1

I have a made up dataset of polling stations in Wales and I've attached a date column to it. We can imagine this date is the date this polling station was visited to check the facilities (for example).

What I'd like to do is work out :

I would like to work out whether geographic points are within a certain distance

  • This I've managed by self_joining and using st_buffer and st_within to calculate within 1000 m and then calculated the number of neighbours.

and also the interval between the sample dates

  • this I'm having a bit of a problem with

What I'd like to do, I think, is for each polling station

  • calculate the number of neighbours (so far so easy)
  • for each neighbour determine the interval between the sampling dates
  • return a spatial object (for plotting in tmaps probably)
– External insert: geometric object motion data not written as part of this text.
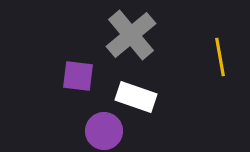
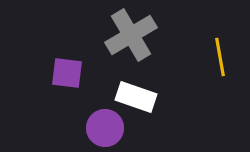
gray cross: rotated 9 degrees clockwise
purple square: moved 11 px left, 3 px up
purple circle: moved 1 px right, 3 px up
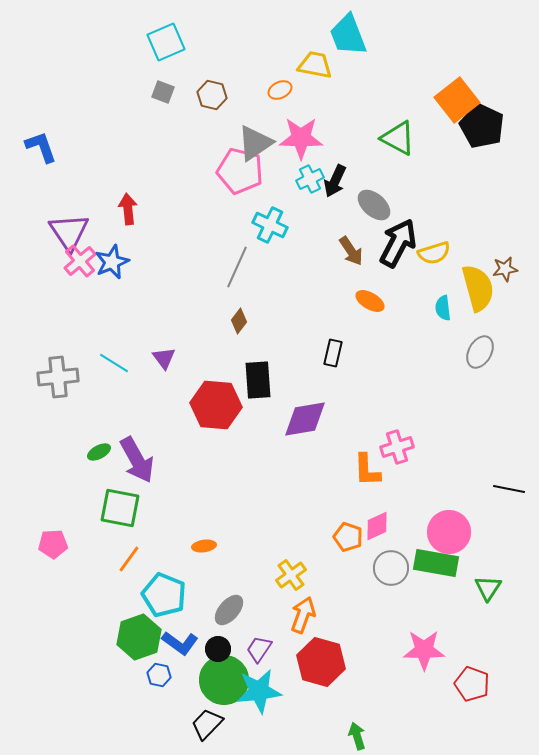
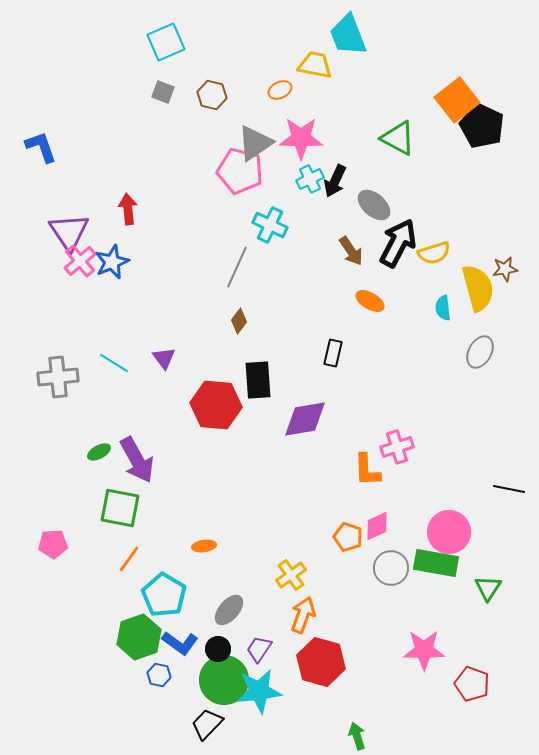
cyan pentagon at (164, 595): rotated 9 degrees clockwise
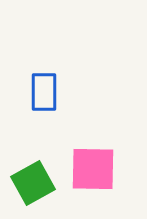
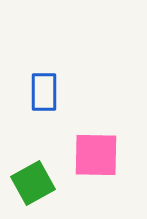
pink square: moved 3 px right, 14 px up
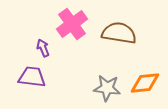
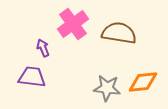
pink cross: moved 1 px right
orange diamond: moved 2 px left, 1 px up
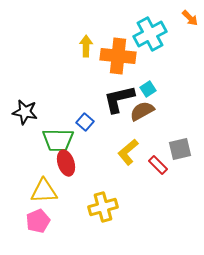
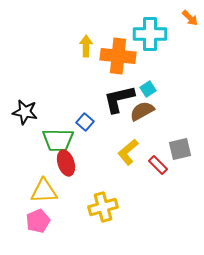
cyan cross: rotated 28 degrees clockwise
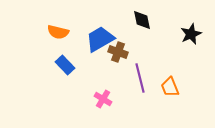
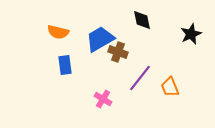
blue rectangle: rotated 36 degrees clockwise
purple line: rotated 52 degrees clockwise
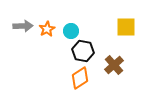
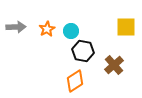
gray arrow: moved 7 px left, 1 px down
orange diamond: moved 5 px left, 3 px down
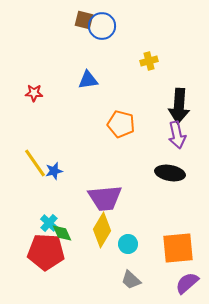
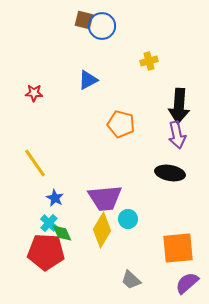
blue triangle: rotated 20 degrees counterclockwise
blue star: moved 1 px right, 27 px down; rotated 30 degrees counterclockwise
cyan circle: moved 25 px up
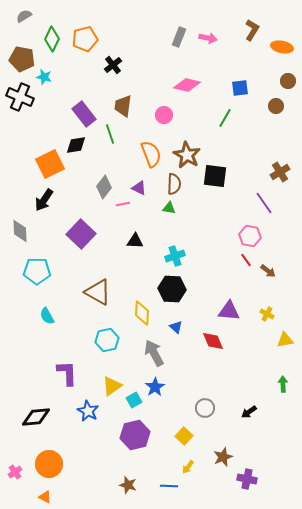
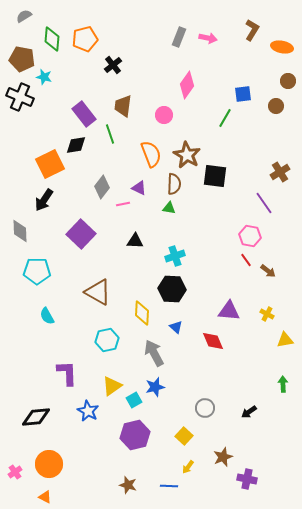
green diamond at (52, 39): rotated 20 degrees counterclockwise
pink diamond at (187, 85): rotated 68 degrees counterclockwise
blue square at (240, 88): moved 3 px right, 6 px down
gray diamond at (104, 187): moved 2 px left
blue star at (155, 387): rotated 18 degrees clockwise
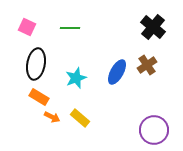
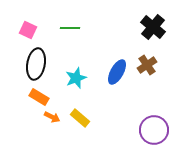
pink square: moved 1 px right, 3 px down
Here's some test code that I've got that generates the sf dataset, calculates the number of neighbours and returns that. It's really the date interval that's stumping me. It's not so much the calculation of the date interval but it's the way to generate these clusters of polling stations with date intervals. Is it better to generate the (in this case) 108 polling station clusters?

What I'm trying to do in my larger dataset is calculate clusters of points over time. I have ~2000 records with a date. I'd like to say : for each of these 2000 records calculate the number of neighbours within a distance and within a timeframe.

I think it's probably better to calculate each cluster of neighbouring points and visualise then remove neighbours from the cluster that are outside of the time frame and visualise that

Although, on typing this, I wonder if excluding points that didn't fall within a timeframe first and then calculating neighbours would be more efficient?

polls<-st_as_sf(read.csv(url("https://www.caerphilly.gov.uk/CaerphillyDocs/FOI/Datasets_polling_stations_csv.aspx")),
                coords = c("Easting","Northing"),crs = 27700)%>%
        mutate(date = sample(seq(as.Date('2020/01/01'), as.Date('2020/05/31'), by="day"), 147))

test_stack<-polls%>%st_join(polls%>%st_buffer(dist=1000),join=st_within)%>%
  filter(Ballot.Box.Polling.Station.x!=Ballot.Box.Polling.Station.y)%>%
  add_count(Ballot.Box.Polling.Station.x)%>%
  rename(number_of_neighbours = n)%>%
  mutate(interval_date = date.x-date.y)%>%
  subset(select = -c(6:8,10,11,13:18))## removing this comment will summarise the data so that only number of neighbours is returned %>%
  distinct(Ballot.Box.Polling.Station.x,number_of_neighbours,date.x)%>%
  filter(number_of_neighbours >=2)
damo
  • 463
  • 4
  • 14
  • You can join the layer with itself, with a *distance* threshold, resulting in all possible pairs up to that threshold. Then calculate 'time_diff' column, and filter to retain only those pairs that are below the *time* threshold too. Will be happy to try and answer with specific code if you can please post a small reproducible sample data and clear definition of what's the result you need (what are the required distance and time thresholds?). – Michael Dorman Jul 30 '20 at 14:40
  • I think I'm going to explore this link – damo Jul 30 '20 at 19:36
  • https://pubmed.ncbi.nlm.nih.gov/31596789/ – damo Jul 30 '20 at 19:37
  • OK. Bit of a dredge. And a bit of time to think about this.The example above works in that you can filter by time and distance. I'm trying to think about the best way to visualise this. At the moment, you'll only see a single point representing the cluster (which you could colour code depending on the number of neighbours). Is it possible, using html/leaflet/tmap, so that when you select a cluster in the interactive map it shows the neighbours? – damo Sep 01 '20 at 20:19

1 Answers1

0

I think it might be as simple as

tm_shape(test_stack)+tm_dots(col = "number_of_neighbours", clustering =T, size = 0.5)

I'm not sure how clustering works in leaflet, but that works quite nicely on this test data.

damo
  • 463
  • 4
  • 14